# 1st "green" machine for the new addition



## The Big Bad Wolf (Mar 8, 2011)

I couldn't wait a month for his birthday! 11 months and it took him 7 minutes to figure out the throttle button. Can't walk but now he can certainly go. Ive been mostly MIA from MIMB and my other sites due to this lil guy but the look on his mug after climbing up on the lil quad by himself makes it worth it! It needs a couple of mods!
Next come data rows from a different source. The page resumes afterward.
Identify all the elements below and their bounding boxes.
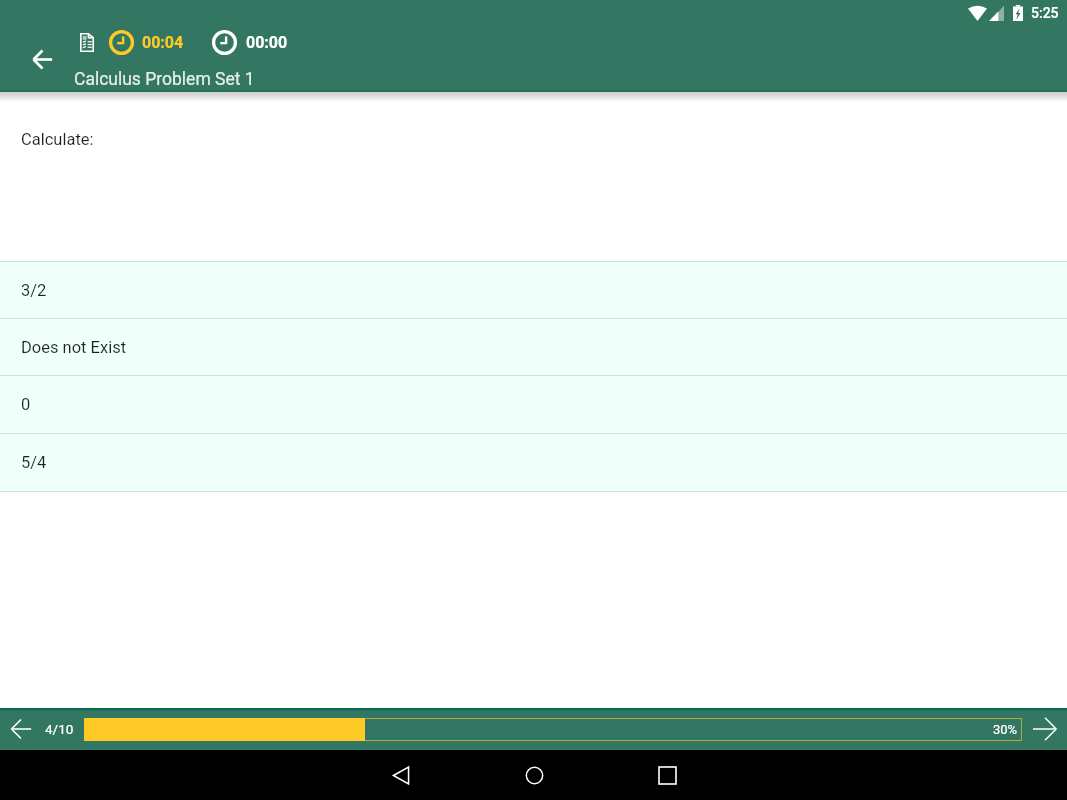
staticText: Calculus Problem Set 1 (74, 69, 255, 90)
button[interactable]: 3/2 (0, 262, 1067, 318)
button[interactable]: 0 (0, 376, 1067, 433)
staticText: 0 (21, 395, 31, 414)
button[interactable]: Back (377, 751, 425, 799)
button[interactable]: Previous question (0, 708, 41, 750)
button[interactable]: Recent apps (643, 751, 691, 799)
staticText: 3/2 (21, 281, 47, 300)
staticText: 30% (993, 722, 1018, 737)
button[interactable]: Next question (1022, 708, 1067, 750)
button[interactable]: Does not Exist (0, 319, 1067, 375)
staticText: Calculate: (21, 130, 94, 149)
button[interactable]: Back (22, 39, 62, 79)
staticText: 4/10 (45, 721, 74, 737)
staticText: Does not Exist (21, 338, 127, 357)
staticText: 00:00 (246, 33, 288, 52)
staticText: 00:04 (142, 33, 184, 52)
button[interactable]: Home (510, 751, 558, 799)
staticText: 5:25 (1031, 5, 1059, 21)
button[interactable]: 5/4 (0, 434, 1067, 491)
staticText: 5/4 (21, 453, 47, 472)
08 750 brute , MSD w vfj tune, Vfj stage 3clutch w spider mod and #1 springs, 27" mudlites, BBW custom armor and bumpers. Hdpe skid plate, 3"MIMB snorkel, MIMB Rad relocate, louder visions skull cup holder. 
it's a trick!! Get an axe!! 
tapatalk


----------



## Polaris425 (Dec 16, 2004)

That's awesome.


----------



## wideawakejake (Sep 29, 2012)

that is awesome! they get big so fast. enjoy him!


----------



## dodge2500 (Jan 3, 2013)

getting him started young thats great


----------



## bruteguy750 (Oct 25, 2012)

I also have a "green machine" in the family. He loves to ride his little power wheels 4 wheeler. But more than he loves to ride I love to watch him. I enjoy every minute I can.


----------



## Big D (Jun 23, 2009)

I love the look on his face....something tells me dad has that same look


----------



## Zrock (Oct 10, 2013)

hehe.. get them on them young.. love it.. got my girl a 12v car at the age of 2 and just got her a 110 gio at the age of 3.. she rides them both very responsible and great.. not gonna do what my parents did to me and would not let me ride anything.. that the reason i got hurt bad when i did start riding.. start them young and teach them right


----------